TER : la loterie du rail pour cyclistes
Soyons clairs : le TER, c’est la colonne vertébrale du vélotourisme. Ces trains régionaux irriguent les territoires, traversent les vallées oubliées, serpentent entre les vignes et s’arrêtent à deux pas de la voie verte. En théorie, c’est l’allié parfait du cycliste. En pratique, c’est parfois et bien trop souvent une autre musique.
Certes, il y a les bons élèves, comme en Bretagne, en Nouvelle-Aquitaine ou en Grand Est, où des rames spacieuses accueillent les vélos avec générosité. Et puis, il y a les autres. Ceux où l’on se retrouve à jongler entre les portes étroites, les compartiments saturés, et les contrôleurs qui lèvent les yeux au ciel quand vous débarquez avec votre monture chargée pour la traversée du Massif central. Là, çà coince un peu.
Une demande en roue libre, une offre à la traîne
Et c'est là tout le paradoxe : jamais le vélo n’a autant séduit, jamais les TER n’ont été aussi sollicités pour des escapades cyclables... et pourtant, les capacités vélo stagnent. Ou pire : elles régressent. Certains usagers réguliers racontent des scènes ubuesques, où des cyclistes se retrouvent à attendre un train pendant deux heures parce que le précédent n’avait plus de place.
Et que dire des TGV, dont les rares emplacements vélos (quand ils existent) s’arrachent comme des dossards pour l’Étape du Tour ? Là encore, le message est clair : « Si vous voyagez léger, très en avance et sans ambition spontanée, vous êtes les bienvenus. » Les autres, circulez, il y à rien à voir !
Pourtant, la demande est là. Forte, enthousiaste, militante.
Le vélo, ce n’est pas juste un moyen de transport : c’est un art de vivre, une façon de redécouvrir le territoire, au plus près de ses reliefs et de ses habitants. Ce sont des familles entières qui rêvent de longer la Loire, des groupes d’amis qui veulent rallier la Côte d’Opale depuis Lille, ou des aventuriers solitaires qui filent vers le célèbre Géant de Provence, le bien-nommé Ventoux.

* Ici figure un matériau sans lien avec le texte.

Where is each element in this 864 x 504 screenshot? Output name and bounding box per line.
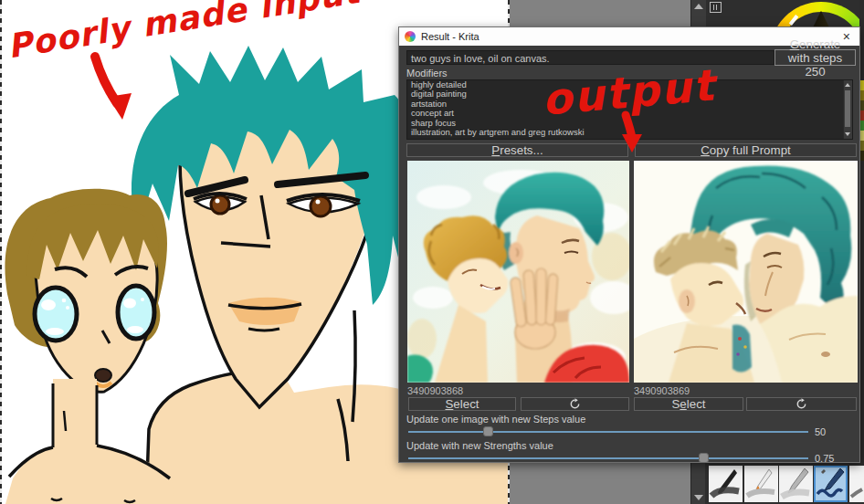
partial-brush-icon xyxy=(849,466,864,502)
generated-image-2[interactable] xyxy=(634,161,858,383)
pencil-icon xyxy=(779,466,813,502)
strengths-slider-value: 0.75 xyxy=(815,453,834,464)
krita-workspace: Result - Krita × two guys in love, oil o… xyxy=(0,0,864,504)
brush-preset-blue-pen-selected[interactable] xyxy=(814,466,848,502)
select-button-2[interactable]: Select xyxy=(634,397,743,411)
ink-pen-icon xyxy=(709,466,743,502)
brush-presets-docker xyxy=(705,462,864,504)
modifier-item[interactable]: illustration, art by artgrem and greg ru… xyxy=(407,128,852,137)
modifier-item[interactable]: concept art xyxy=(407,109,852,118)
painting-two-men-kissing xyxy=(634,161,858,383)
modifier-item[interactable]: digital painting xyxy=(407,89,852,99)
docker-toolbox-icon[interactable] xyxy=(710,2,722,13)
modifiers-scrollbar[interactable] xyxy=(843,80,852,139)
strengths-slider-label: Update with new Strengths value xyxy=(406,440,553,451)
generated-image-1[interactable] xyxy=(407,161,629,383)
generate-button[interactable]: Generate with steps 250 xyxy=(774,49,856,66)
scroll-down-icon[interactable] xyxy=(845,132,850,136)
brush-preset-ink-pen[interactable] xyxy=(709,466,743,502)
modifier-item[interactable]: highly detailed xyxy=(407,80,852,89)
brush-preset-pencil[interactable] xyxy=(779,466,813,502)
select-button-1[interactable]: Select xyxy=(408,397,516,411)
presets-button[interactable]: Presets... xyxy=(406,143,628,157)
seed-label-2: 3490903869 xyxy=(634,385,690,396)
slider-handle[interactable] xyxy=(483,426,493,436)
seed-label-1: 3490903868 xyxy=(407,385,463,396)
steps-slider-value: 50 xyxy=(815,426,826,437)
painting-two-men-sky xyxy=(407,161,629,383)
krita-icon xyxy=(405,31,416,42)
scroll-up-icon[interactable] xyxy=(694,4,703,9)
refresh-button-1[interactable] xyxy=(521,397,629,411)
result-dialog: Result - Krita × two guys in love, oil o… xyxy=(398,26,860,463)
brush-preset-fine-pen[interactable] xyxy=(744,466,778,502)
modifiers-list[interactable]: highly detailed digital painting artstat… xyxy=(406,79,853,140)
scrollbar-handle[interactable] xyxy=(845,90,850,127)
modifiers-label: Modifiers xyxy=(406,68,448,79)
scroll-down-icon[interactable] xyxy=(694,495,703,500)
slider-handle[interactable] xyxy=(699,453,709,463)
blue-pen-icon xyxy=(814,466,848,502)
refresh-icon xyxy=(569,398,581,410)
steps-slider[interactable] xyxy=(408,426,808,436)
selection-marquee-left xyxy=(0,0,2,504)
modifier-item[interactable]: artstation xyxy=(407,100,852,109)
refresh-button-2[interactable] xyxy=(746,397,857,411)
fine-pen-icon xyxy=(744,466,778,502)
slider-track[interactable] xyxy=(408,457,808,459)
refresh-icon xyxy=(796,398,807,410)
steps-slider-label: Update one image with new Steps value xyxy=(406,414,585,425)
hue-marker xyxy=(789,15,799,26)
copy-full-prompt-button[interactable]: Copy full Prompt xyxy=(635,143,857,157)
strengths-slider[interactable] xyxy=(408,453,808,463)
scroll-up-icon[interactable] xyxy=(845,83,850,87)
brush-preset-partial[interactable] xyxy=(849,466,864,502)
prompt-input[interactable]: two guys in love, oil on canvas. xyxy=(406,50,774,65)
dialog-title: Result - Krita xyxy=(421,31,839,42)
slider-track[interactable] xyxy=(408,431,808,433)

Et tous partagent ce même désir récurrent : pouvoir embarquer leur vélo dans un train, simplement, sans réservation impossible, sans frais cachés, et surtout sans stress. Bref, de vivre avec son temps.
Des signaux positifs… mais encore timides
Mais soyons justes : il y a du mouvement. Certes, imperceptible, mais il y a du mouvement. Certaines régions ont augmenté le nombre de places vélos sur leurs lignes estivales. La SNCF teste de nouveaux aménagements et l’État promet des investissements dans les intermodalités douces. Mais force de constater que ces avancées restent fragmentées, inégales, parfois très saisonnières.

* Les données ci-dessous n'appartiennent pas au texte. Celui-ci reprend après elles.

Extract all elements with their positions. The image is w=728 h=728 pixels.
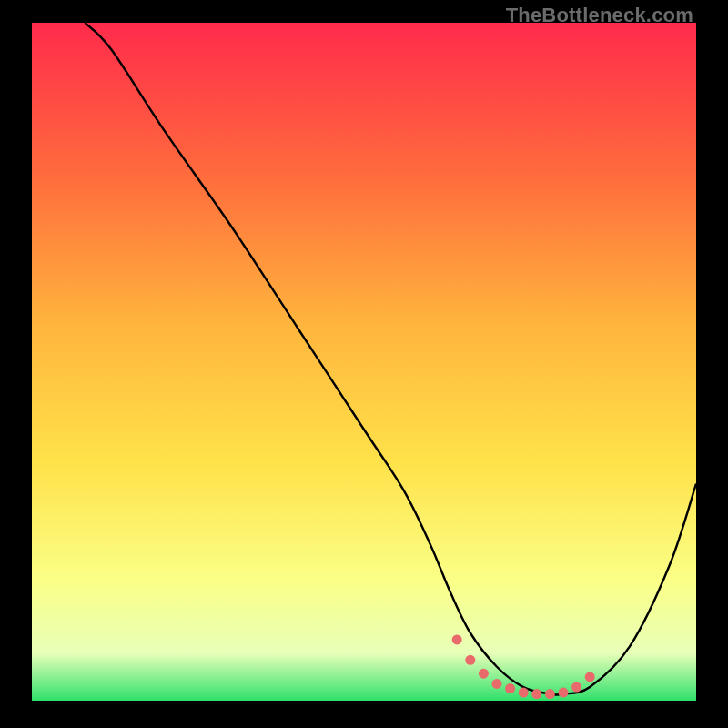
optimal-dot (465, 655, 475, 665)
optimal-dot (545, 689, 555, 699)
optimal-dot (452, 634, 462, 644)
optimal-dot (531, 689, 541, 699)
plot-area (32, 23, 696, 701)
chart-stage: TheBottleneck.com (0, 0, 728, 728)
optimal-dot (571, 682, 581, 693)
optimal-dot (559, 688, 569, 698)
optimal-dot (492, 679, 502, 689)
optimal-dot (585, 672, 595, 682)
optimal-dot (519, 688, 529, 698)
chart-svg (32, 23, 696, 701)
gradient-background (32, 23, 696, 701)
optimal-dot (479, 669, 489, 679)
optimal-dot (505, 683, 515, 693)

En Allemagne ou en Autriche, embarquer un vélo est une simple formalité. En France, c’est encore un petit combat. Pourtant, au regard des chiffres, le potentiel est énorme : imaginez un pays où chaque gare serait une porte d’entrée vers une grande traversée cyclable. Où les trains seraient pensés comme des lignes de vie pour le tourisme lent. Dans mon imaginaire de doux rêveur, ce pays existe. Il s’appelle peut-être la France, mais il reste à bâtir...
Alors, on fait quoi ?
On pédale, bien sûr. On s’adapte, on réserve quand on peut, on râle un peu mais on sourit souvent. On échange nos bons plans, nos gares « bike-friendly », on partage sur les réseaux sociaux nos lignes à éviter. On milite, aussi, parce que ce combat-là est joyeux, collectif, et avant tout porteur d’avenir.
Et surtout, on n’oublie pas que malgré les galères, le voyage vaut le coup. Parce qu’après ce TER bondé, il y a une voie verte bordée de coquelicots, une ferme qui sent le chèvre chaud, une baignade sauvage à portée de pédale. Alors oui, voyager avec un vélo en train en France, c’est parfois l’aventure. Mais c’est aussi la promesse d’un autre monde. Plus lent. Plus libre. Plus vivant. A nous de le construire.